ON a recent holiday, I was chatting happily with a fellow diner, when I became aware she was looking at me with the kind of fixed grimace you produce when you realise you are in conversation with a mad-man.

We were discussing pets and I was delighted to hear that she was the proud owner of a cockatoo.

“How fascinating,” I enthused. “Does it talk?” She looked mildly stunned, and muttered something about it not actually speaking, but she felt it understood every word she said.

“Do you keep it in a cage, or do you let it fly around the room?” I continued.

“If you let it fly round, you have to be careful if doesn’t poo down the curtains.”

She was shrinking back in her seat now, making strangled gurgling noises, and I assumed her distress was to do with the fact she was missing the feathery fellow.

Then I felt a firm grip on my elbow, as Mrs Hextol came to the rescue, explaining sweetly: “Have you got your hearing aid in? The lady hasn’t got a cockatoo, or any other parrot; she has a cockerpoo, which is a dog, a cross between a cocker spaniel and a poodle.”

Luckily, my recently-acquired suntan hid the crimson flush of embarrassment as I realised I had committed another Dick Emery moment, a term I use in deference to the denim-jacketed creation of Emery, who with “Dad” Roy Kinnear always got things wrong.

The lady was very understanding, but gave me a wide berth for the rest of the cruise, responding to all comments with a nervous giggle.

It was a reminder of a similar gaffe I may have mentioned before, when a diminutive fellow of my acquaintance told me he had lost three stones.

As I spluttered in incredulity, Mrs Hextol was again on hand to inform me the man had actually had three toes surgically removed.

How many misunderstandings have gone unexplained when she had not been there to put a ladder down the hole I have dug for myself I have no idea, but I suspect it is a significant number.

My deafness seems to come and go, requiring constant fiddling with the television remote control to turn up the sound in a film, only to be hastily turned down when the adverts come on at a volume so loud as to get the lady living two doors away to rush out and buy some car insurance at the insistence of a fat man with a twirly moustache.

Being deaf does have its upside though, for I sleep through the 4.30am cacophony of the dawn chorus which wakens Mrs Hextol every day without fail. She can also hear an annoying squeak in the car to which I am totally oblivious.

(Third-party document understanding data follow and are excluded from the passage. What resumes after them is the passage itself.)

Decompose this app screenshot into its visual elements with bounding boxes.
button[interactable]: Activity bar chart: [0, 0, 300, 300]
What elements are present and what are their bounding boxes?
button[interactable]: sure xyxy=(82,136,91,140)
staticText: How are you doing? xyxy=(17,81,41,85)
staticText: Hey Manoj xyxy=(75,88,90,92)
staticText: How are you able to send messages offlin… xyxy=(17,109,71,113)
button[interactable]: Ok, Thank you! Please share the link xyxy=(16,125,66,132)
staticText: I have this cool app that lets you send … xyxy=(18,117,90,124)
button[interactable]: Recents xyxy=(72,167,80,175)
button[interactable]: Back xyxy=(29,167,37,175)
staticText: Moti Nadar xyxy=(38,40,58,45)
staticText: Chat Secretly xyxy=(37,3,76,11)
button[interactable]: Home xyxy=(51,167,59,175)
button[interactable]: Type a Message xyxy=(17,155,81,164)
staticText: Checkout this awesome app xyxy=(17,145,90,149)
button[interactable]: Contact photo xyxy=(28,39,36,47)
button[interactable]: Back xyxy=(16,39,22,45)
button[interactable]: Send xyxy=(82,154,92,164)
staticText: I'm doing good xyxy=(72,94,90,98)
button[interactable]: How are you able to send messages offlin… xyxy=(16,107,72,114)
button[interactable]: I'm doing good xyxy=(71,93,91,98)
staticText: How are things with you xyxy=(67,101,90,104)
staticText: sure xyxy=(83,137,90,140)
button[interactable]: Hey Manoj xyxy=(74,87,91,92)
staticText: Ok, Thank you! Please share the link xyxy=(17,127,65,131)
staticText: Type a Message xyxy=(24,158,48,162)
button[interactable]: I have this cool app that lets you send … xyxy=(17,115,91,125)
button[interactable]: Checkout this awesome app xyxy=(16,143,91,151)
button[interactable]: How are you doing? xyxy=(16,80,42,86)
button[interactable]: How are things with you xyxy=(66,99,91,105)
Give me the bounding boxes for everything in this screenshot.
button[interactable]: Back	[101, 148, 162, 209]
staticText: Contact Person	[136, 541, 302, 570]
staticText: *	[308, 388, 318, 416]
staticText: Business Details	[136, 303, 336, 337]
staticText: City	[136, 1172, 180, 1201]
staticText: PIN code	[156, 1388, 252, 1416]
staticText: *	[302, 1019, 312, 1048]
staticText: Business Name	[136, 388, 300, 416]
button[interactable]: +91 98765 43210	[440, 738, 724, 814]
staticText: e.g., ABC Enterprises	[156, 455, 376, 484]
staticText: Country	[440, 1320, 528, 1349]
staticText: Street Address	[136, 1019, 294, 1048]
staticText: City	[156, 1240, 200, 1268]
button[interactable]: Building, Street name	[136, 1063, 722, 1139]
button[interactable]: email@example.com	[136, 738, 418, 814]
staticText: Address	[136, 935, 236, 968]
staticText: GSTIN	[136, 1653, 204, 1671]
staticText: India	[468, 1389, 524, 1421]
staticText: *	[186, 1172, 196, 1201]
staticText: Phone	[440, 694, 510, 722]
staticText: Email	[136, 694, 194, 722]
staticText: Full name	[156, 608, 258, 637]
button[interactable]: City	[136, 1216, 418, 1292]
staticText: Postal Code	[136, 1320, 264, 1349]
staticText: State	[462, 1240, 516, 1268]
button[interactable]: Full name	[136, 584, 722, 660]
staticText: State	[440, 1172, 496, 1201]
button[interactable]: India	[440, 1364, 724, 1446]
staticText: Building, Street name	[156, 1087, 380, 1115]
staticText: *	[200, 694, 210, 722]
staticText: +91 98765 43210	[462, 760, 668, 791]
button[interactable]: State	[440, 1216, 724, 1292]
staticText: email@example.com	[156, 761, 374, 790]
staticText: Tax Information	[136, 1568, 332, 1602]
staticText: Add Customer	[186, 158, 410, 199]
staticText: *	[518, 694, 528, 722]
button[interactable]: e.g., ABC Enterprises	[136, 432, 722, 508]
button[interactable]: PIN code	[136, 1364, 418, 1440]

The hearing loss is not the only peril of advancing years I struggle to cope with.

My teeth have always been one of my prime assets, not only for flashing in a winning smile, but also for taking the tops off beer bottles, stripping wire on the frequent occasions I have to reconnect electric cables after cutting through the wire and biting through fishing line on river banks from Cornwall to Sutherland.

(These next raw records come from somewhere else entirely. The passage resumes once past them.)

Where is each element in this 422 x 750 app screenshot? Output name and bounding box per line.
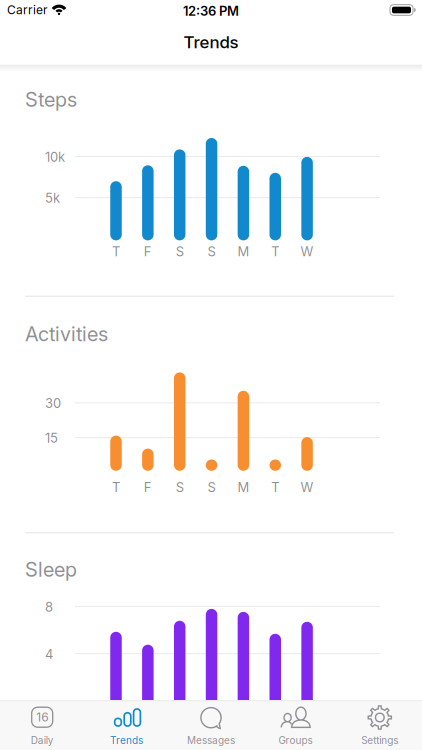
staticText: 10k [45,149,65,165]
staticText: M [237,244,249,259]
button[interactable]: Groups [253,700,338,750]
staticText: Sleep [25,558,77,581]
button[interactable]: Messages [169,700,253,750]
staticText: 15 [45,430,58,446]
staticText: F [144,244,152,259]
staticText: T [112,480,120,495]
staticText: 30 [45,396,61,411]
staticText: S [208,244,216,259]
staticText: W [301,480,314,495]
staticText: T [271,244,279,259]
staticText: W [301,244,314,259]
staticText: 8 [45,599,53,614]
staticText: 16 [36,710,48,724]
staticText: Groups [278,734,312,746]
staticText: Settings [361,734,398,746]
staticText: Daily [31,734,54,746]
button[interactable]: Settings [338,700,422,750]
staticText: 12:36 PM [183,3,239,19]
staticText: 4 [45,646,53,662]
staticText: Trends [110,734,143,746]
staticText: S [208,480,216,495]
staticText: T [112,244,120,259]
staticText: Steps [25,88,77,111]
staticText: Trends [184,32,238,52]
button[interactable]: 16 [0,700,84,750]
staticText: Carrier [7,3,48,17]
staticText: M [237,480,249,495]
staticText: F [144,480,152,495]
button[interactable]: Trends [84,700,169,750]
staticText: S [176,480,184,495]
staticText: S [176,244,184,259]
staticText: Messages [187,734,235,746]
staticText: 5k [45,190,60,206]
staticText: Activities [25,322,108,346]
staticText: T [271,480,279,495]
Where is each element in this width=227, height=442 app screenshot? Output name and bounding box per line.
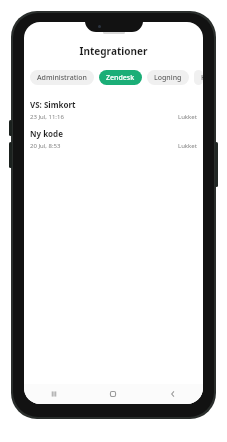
- staticText: Lukket: [178, 142, 197, 150]
- button[interactable]: Back: [143, 384, 203, 404]
- staticText: 20 Jul, 8:53: [30, 142, 61, 150]
- staticText: 23 Jul, 11:16: [30, 113, 64, 121]
- staticText: Ny kode: [30, 128, 63, 139]
- button[interactable]: Ny kode: [24, 126, 203, 155]
- staticText: Integrationer: [24, 44, 203, 58]
- button[interactable]: Home: [83, 384, 143, 404]
- staticText: Administration: [37, 73, 87, 83]
- staticText: Zendesk: [106, 73, 135, 83]
- button[interactable]: Logning: [147, 70, 189, 85]
- button[interactable]: Zendesk: [99, 70, 142, 85]
- button[interactable]: Administration: [30, 70, 94, 85]
- button[interactable]: Recent apps: [24, 384, 83, 404]
- button[interactable]: Hj: [194, 70, 203, 85]
- staticText: VS: Simkort: [30, 99, 76, 110]
- button[interactable]: VS: Simkort: [24, 97, 203, 126]
- staticText: Logning: [154, 73, 182, 83]
- staticText: Lukket: [178, 113, 197, 121]
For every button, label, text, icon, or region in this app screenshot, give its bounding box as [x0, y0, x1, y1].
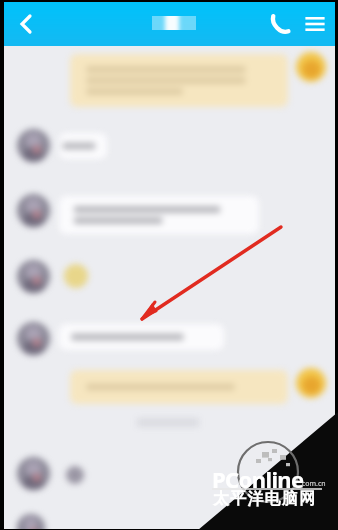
button[interactable]	[17, 260, 50, 293]
button[interactable]	[59, 196, 259, 234]
button[interactable]	[17, 514, 45, 529]
button[interactable]	[59, 324, 224, 350]
button[interactable]	[17, 457, 50, 490]
button[interactable]	[70, 370, 288, 404]
staticText: PConline	[212, 464, 304, 494]
button[interactable]	[296, 52, 326, 82]
button[interactable]	[70, 54, 288, 107]
button[interactable]: Menu	[302, 11, 328, 37]
button[interactable]	[59, 133, 107, 159]
button[interactable]	[296, 368, 326, 398]
button[interactable]	[64, 264, 88, 288]
button[interactable]: Back	[10, 8, 42, 40]
button[interactable]	[66, 466, 84, 484]
button[interactable]	[17, 194, 50, 227]
staticText: 太平洋电脑网	[213, 489, 317, 509]
button[interactable]	[17, 129, 50, 162]
staticText: .com.cn	[300, 479, 326, 489]
button[interactable]: Voice call	[266, 10, 294, 38]
button[interactable]	[17, 322, 50, 355]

No fumbling around inside the many thousands of pockets in fishing bags or waxed jackets in pursuit of a knife or a pair of scissors for me; I just popped the nylon between the mighty gnashers and chomped it to the required length for making up a cast of three flies in a matter of moments.

However, the last time I endeavoured to make up a team of flies, I found I could only give the line a nasty suck rather than severing it, no matter how assiduously I chomped away.

And that wasn’t all – even with my brand new, all-seeing, flexible spectacles, I had the greatest difficulty in finding the eye of the hook through which to thread the nylon once I had shamefully resorted to using scissors.

Several times I thought I had done it, only for the fly to drop to the floor as I succeeded in avoiding the eye on several occasions.

I tried it with specs on, and specs off, with equally unsatisfactory results.

My memory is going too, for while I can remember the names of every FA Cup-winning team from 1946 to the present, I frequently forget why I have come upstairs to fetch something for Mrs Hextol.

Luckily, I cannot hear her plaintive remonstrations.